** Data extract **
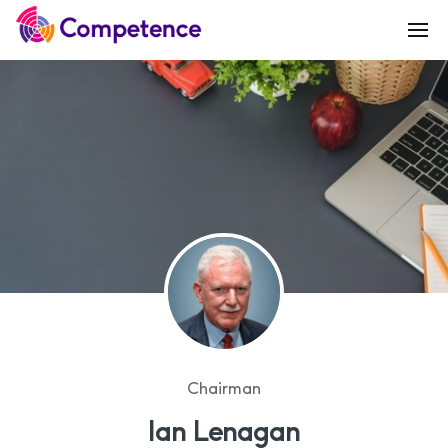
Chairman
Ian Lenagan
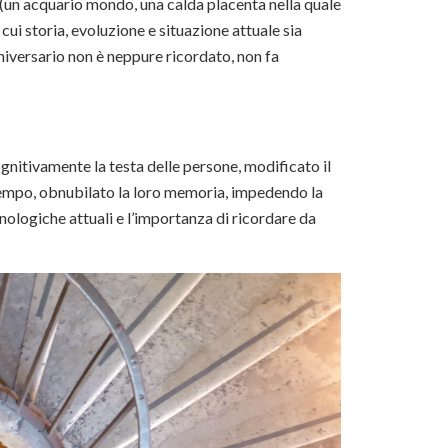
(un acquario mondo, una calda placenta nella quale
cui storia, evoluzione e situazione attuale sia
niversario non è neppure ricordato, non fa
gnitivamente la testa delle persone, modificato il
tempo, obnubilato la loro memoria, impedendo la
nologiche attuali e l’importanza di ricordare da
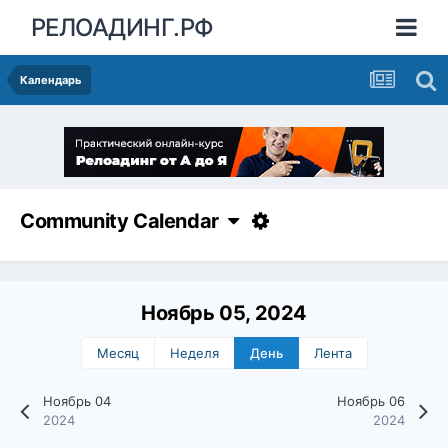
РЕЛОАДИНГ.РФ
Календарь
Community Calendar
Ноябрь 05, 2024
Месяц
Неделя
День
Лента
Ноябрь 04
Ноябрь 06
2024
2024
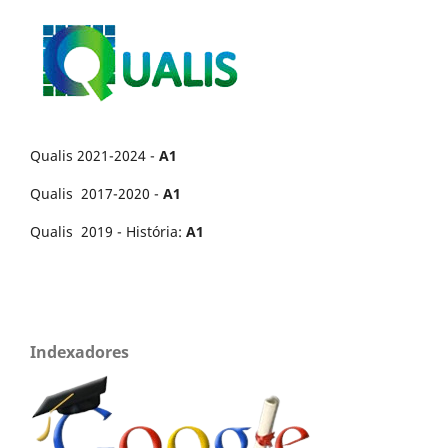
Qualis 2021-2024 -
A1
Qualis 2017-2020 -
A1
Qualis 2019 - História:
A1
Indexadores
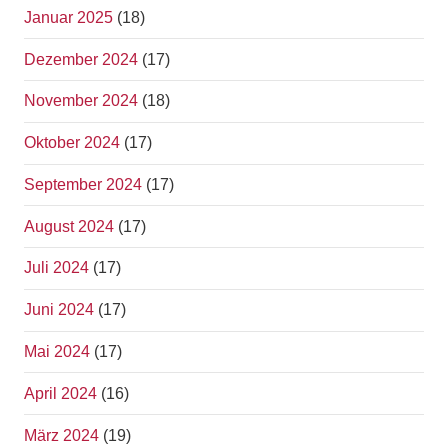
Januar 2025
(18)
Dezember 2024
(17)
November 2024
(18)
Oktober 2024
(17)
September 2024
(17)
August 2024
(17)
Juli 2024
(17)
Juni 2024
(17)
Mai 2024
(17)
April 2024
(16)
März 2024
(19)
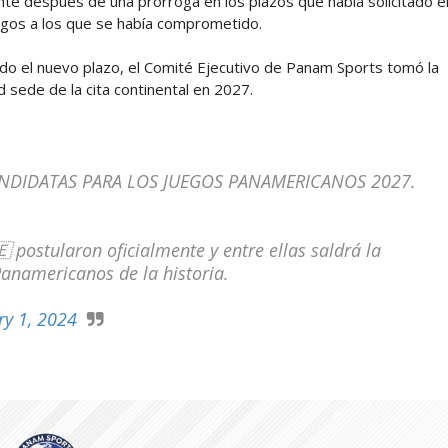
te después de una prórroga en los plazos que había solicitado e
agos a los que se había comprometido.
ido el nuevo plazo, el Comité Ejecutivo de Panam Sports tomó la
d sede de la cita continental en 2027.
NDIDATAS PARA LOS JUEGOS PANAMERICANOS 2027.
 postularon oficialmente y entre ellas saldrá la
Panamericanos de la historia.
ry 1, 2024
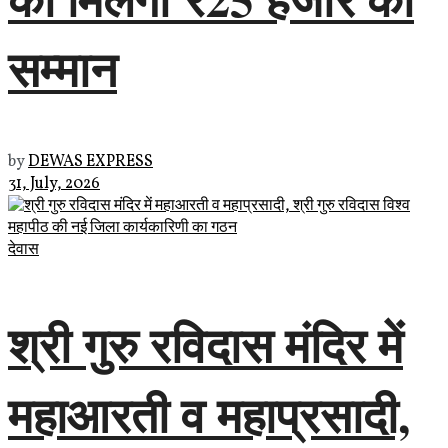
सम्मान
by
DEWAS EXPRESS
31, July, 2026
देवास
श्री गुरु रविदास मंदिर में
महाआरती व महाप्रसादी,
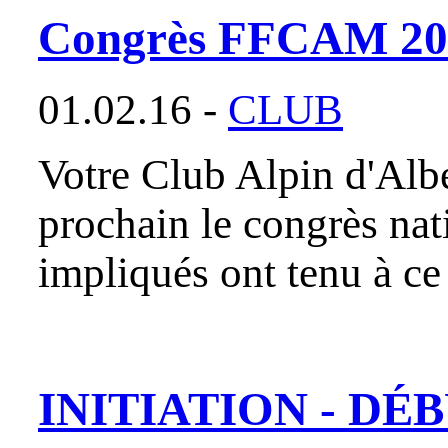
Congrès FFCAM 2016 
01.02.16 -
CLUB
Votre Club Alpin d'Alber
prochain le congrès nat
impliqués ont tenu à ce
INITIATION - D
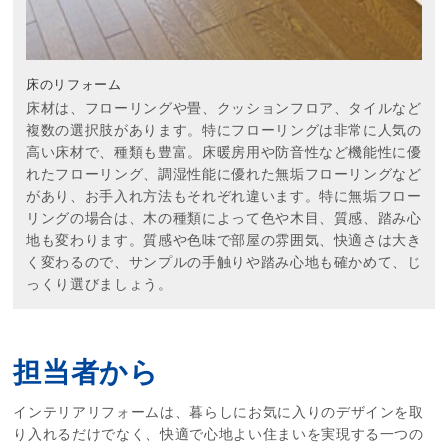
床のリフォーム
床材は、フローリングや畳、クッションフロア、タイルなど
複数の選択肢があります。特にフローリングは非常に人気の
高い床材で、種類も豊富。床暖房用や防音性など機能性に優
れたフローリング、調湿性能に優れた無垢フローリングなど
があり、お手入れ方法もそれぞれ違います。特に無垢フロー
リングの場合は、木の種類によって色や木目、質感、踏み心
地も変わります。質感や色味で部屋の雰囲気、快適さは大き
く変わるので、サンプルの手触りや踏み心地も確かめて、じ
っくり選びましょう。
担当者から
インテリアリフォームは、暮らしにお気に入りのデザインを取
り入れるだけでなく、快適で心地よい住まいを実現する一つの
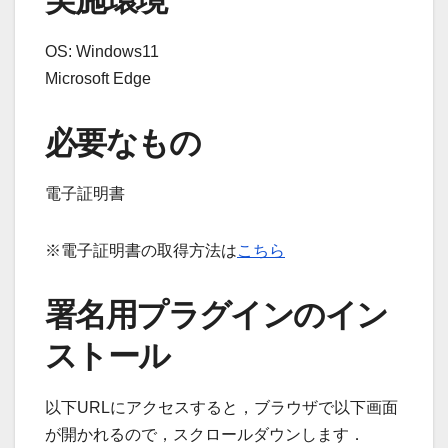
OS: Windows11
Microsoft Edge
必要なもの
電子証明書
※電子証明書の取得方法は
こちら
署名用プラグインのイン
ストール
以下URLにアクセスすると，ブラウザで以下画面
が開かれるので，スクロールダウンします．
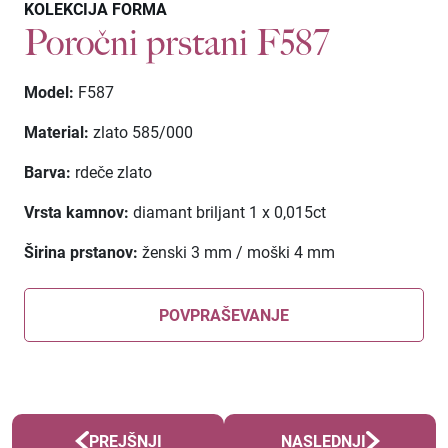
KOLEKCIJA FORMA
Poročni prstani F587
Model:
F587
Material:
zlato 585/000
Barva:
rdeče zlato
Vrsta kamnov:
diamant briljant 1 x 0,015ct
Širina prstanov:
ženski 3 mm / moški 4 mm
POVPRAŠEVANJE
PREJŠNJI
NASLEDNJI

** What the task requires **
Would you please copy the listing exactly, omitting every picture?

** Output below **
Chairman
Ian Lenagan
(un acquario mondo, una calda placenta nella quale
cui storia, evoluzione e situazione attuale sia
niversario non è neppure ricordato, non fa
gnitivamente la testa delle persone, modificato il
tempo, obnubilato la loro memoria, impedendo la
nologiche attuali e l’importanza di ricordare da
РЕЛОАДИНГ.РФ
Календарь
Community Calendar
Ноябрь 05, 2024
Месяц
Неделя
День
Лента
Ноябрь 04
Ноябрь 06
2024
2024
Qualis 2021-2024 -
A1
Qualis 2017-2020 -
A1
Qualis 2019 - História:
A1
Indexadores
Januar 2025
(18)
Dezember 2024
(17)
November 2024
(18)
Oktober 2024
(17)
September 2024
(17)
August 2024
(17)
Juli 2024
(17)
Juni 2024
(17)
Mai 2024
(17)
April 2024
(16)
März 2024
(19)
te después de una prórroga en los plazos que había solicitado e
agos a los que se había comprometido.
ido el nuevo plazo, el Comité Ejecutivo de Panam Sports tomó la
d sede de la cita continental en 2027.
NDIDATAS PARA LOS JUEGOS PANAMERICANOS 2027.
 postularon oficialmente y entre ellas saldrá la
Panamericanos de la historia.
ry 1, 2024
सम्मान
by
DEWAS EXPRESS
31, July, 2026
देवास
श्री गुरु रविदास मंदिर में
महाआरती व महाप्रसादी,
Congrès FFCAM 2016 
01.02.16 -
CLUB
Votre Club Alpin d'Alber
prochain le congrès nat
impliqués ont tenu à ce
INITIATION - D
床のリフォーム
床材は、フローリングや畳、クッションフロア、タイルなど
複数の選択肢があります。特にフローリングは非常に人気の
高い床材で、種類も豊富。床暖房用や防音性など機能性に優
れたフローリング、調湿性能に優れた無垢フローリングなど
があり、お手入れ方法もそれぞれ違います。特に無垢フロー
リングの場合は、木の種類によって色や木目、質感、踏み心
地も変わります。質感や色味で部屋の雰囲気、快適さは大き
く変わるので、サンプルの手触りや踏み心地も確かめて、じ
っくり選びましょう。
担当者から
インテリアリフォームは、暮らしにお気に入りのデザインを取
り入れるだけでなく、快適で心地よい住まいを実現する一つの
OS: Windows11
Microsoft Edge
必要なもの
電子証明書
※電子証明書の取得方法は
こちら
署名用プラグインのイン
ストール
以下URLにアクセスすると，ブラウザで以下画面
が開かれるので，スクロールダウンします．
KOLEKCIJA FORMA
Poročni prstani F587
Model:
F587
Material:
zlato 585/000
Barva:
rdeče zlato
Vrsta kamnov:
diamant briljant 1 x 0,015ct
Širina prstanov:
ženski 3 mm / moški 4 mm
POVPRAŠEVANJE
PREJŠNJI
NASLEDNJI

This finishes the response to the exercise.